Ovum on: Selection of OpenNet Consortium ¨C as Expected
By: David Kennedy, Research Director, Ovum (Business News & Technology News, 30 Sep 2008)
Singapore took the first major step in implementing its strict NGN structural separation model when it announced last week that the OpenNet consortium of Axia NetMedia, SingTel, Singapore Power Telemedia and Singapore Press Holdings will build the passive fiber component of Singapore's national NGN network. As Ovum expected, the rival Infinity consortium led by SingTel competitors StarHub and M1 was unsuccessful! The Axia-led consortium will benefit from up to S$750 million of public funding.
Under Singapore's separation arrangements, the passive fiber operator will offer wholesale dark fiber services to all active switching operators (at layer 2 and 3) on a non-discriminatory basis. The active network operators will only offer wholesale services, while operationally-separate retail companies will market services to households and businesses.
Singapore plans quick progress About 60 percent of premises in Singapore will be connected to fiber by 2010, and all will be connected by 2012. Fees for the first 15m of connection will be waived for all units, homes and businesses when the network is first rolled out to encourage uptake. The fibre company will carry universal service obligations from 2013.
The results of a separate tender for a national active infrastructure will be announced in early 2009. Eleven companies, including SingTel and competitor StarHub, have pre-qualified for this tender, which offers S$250 million of public funding and will involve some universal service obligations.

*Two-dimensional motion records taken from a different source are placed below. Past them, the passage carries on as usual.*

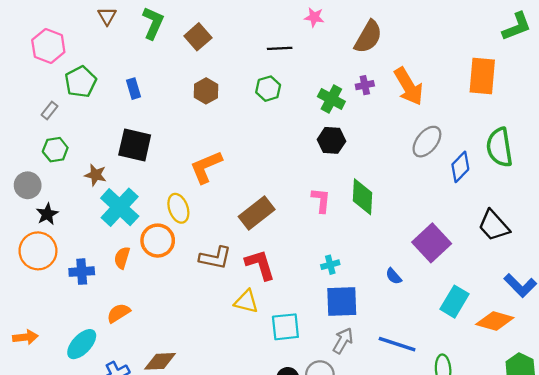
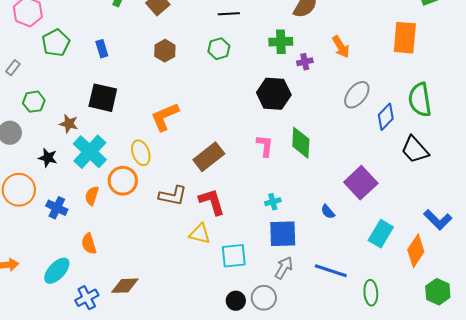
purple cross: (365, 85) -> (305, 62), moved
orange arrow: (409, 86) -> (341, 47), size x0.7
green cross: (331, 99) -> (281, 42), moved, turned -30
gray rectangle: (49, 110) -> (13, 68), moved
black hexagon: (331, 140) -> (274, 94), size x1.4
black star: (47, 214) -> (48, 158), moved, turned -30
black trapezoid: (494, 226) -> (415, 150), moved
blue cross: (82, 272) -> (57, 208), turned 30
orange semicircle: (119, 313) -> (89, 244), turned -75
orange diamond: (495, 321) -> (416, 251), turned -72

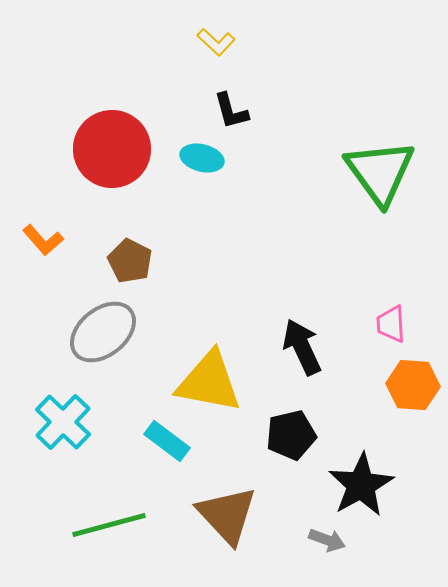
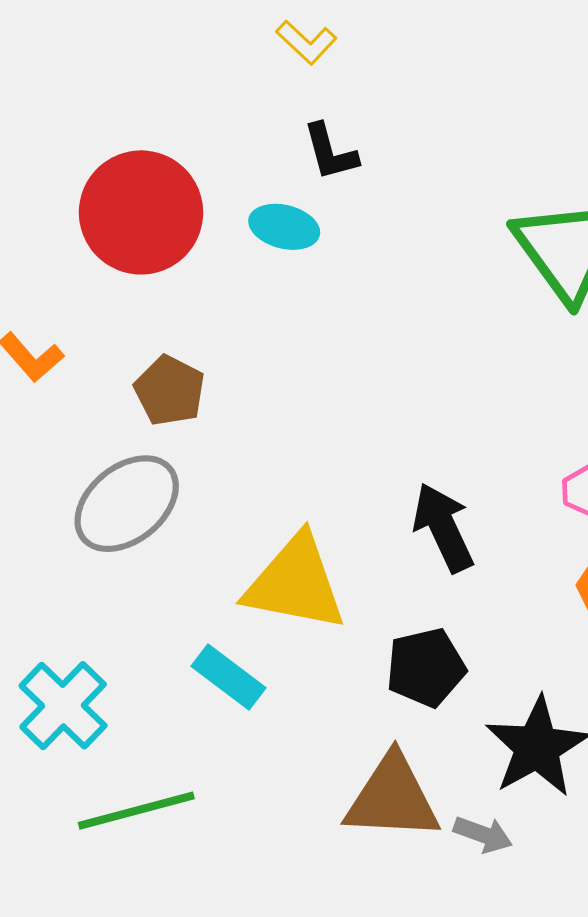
cyan cross: (63, 422) -> (63, 706), moved
brown triangle: (227, 515) -> (392, 798), moved, turned -44

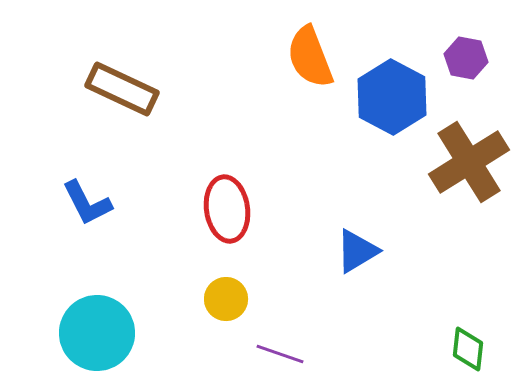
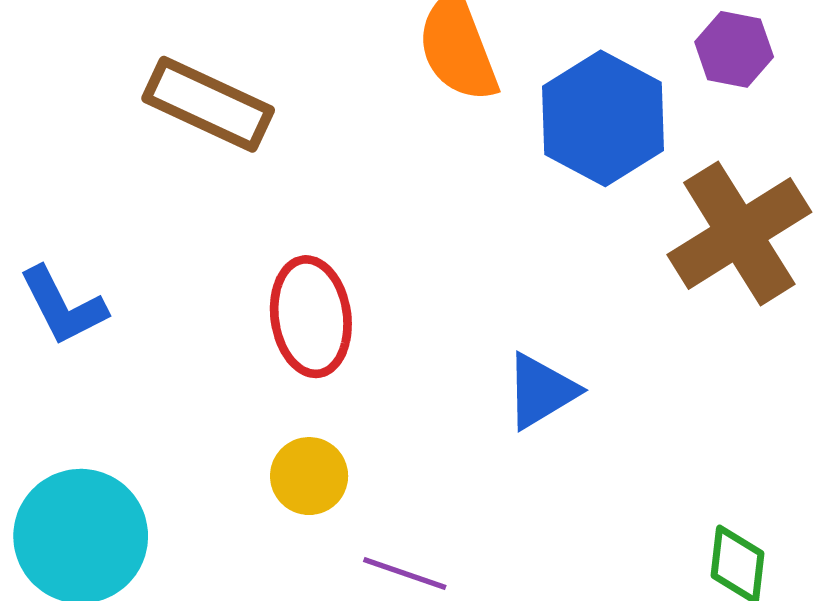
brown rectangle: (122, 89) -> (208, 104), moved

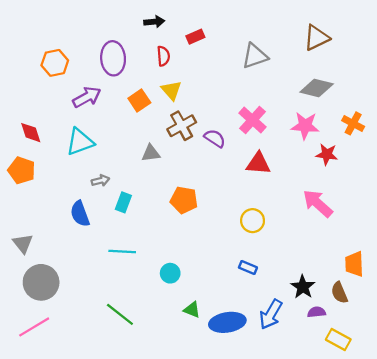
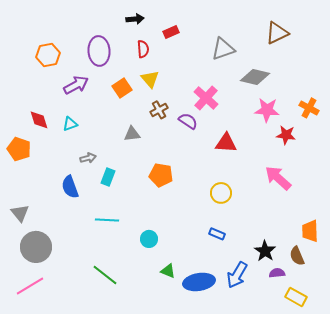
gray diamond: (317, 88) -> (255, 77), moved
pink cross: (253, 120) -> (206, 98), moved
brown cross: (182, 126) -> (159, 110), size x0.7
red diamond: (31, 133) -> (39, 120), moved
cyan triangle: (80, 142) -> (70, 124), size x0.6

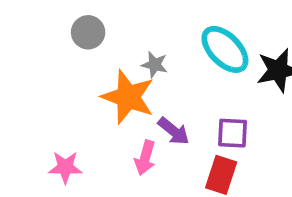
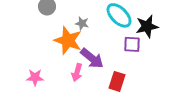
purple arrow: (174, 131) -> (92, 58), size x1.4
purple square: (233, 133) -> (132, 44), moved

However, other active switching providers will be also able to connect to the fiber infrastructure. A residential dark fibre connection will cost S$15 per month, and a business connection will cost S$50 per month.
Four-way separation Singapore's separation arrangements already mandate separate fiber, switching and retail companies. Significantly, SingTel has also announced it will transfer ownership of its ducts, pits and exchanges to a separate asset company by 2011, and will sell down its interest in this company by 2014. This company will operate under a regulator-approved board and will lease duct access to fibre operator. It is not yet clear whether the company will also lease duct space to other fiber owners.
In effect, this introduces a fourth layer of separation into the industry. This implementation will be closely watched in countries where duct access is recognised as a competition issue, particularly in Europe. It is still an open question how such access should be implemented, but Singapore is becoming a laboratory for the "nuclear option" of full separation of ducts and related infrastructure.
A model for other countries? Is this a model for other countries? It is too early to say, because the business model for a separated NGN network will only become clear once the prices of wholesale services offered by active switching operators are known.
It is also important to recall that Singapore is a small nation packed into a small area. It more closely resembles a metropolitan environment than a truly national one, which normally includes a mix of metropolitan and urban environments. This means that the lessons learned from Singapore may be applicable at the local rather than the national level in larger countries.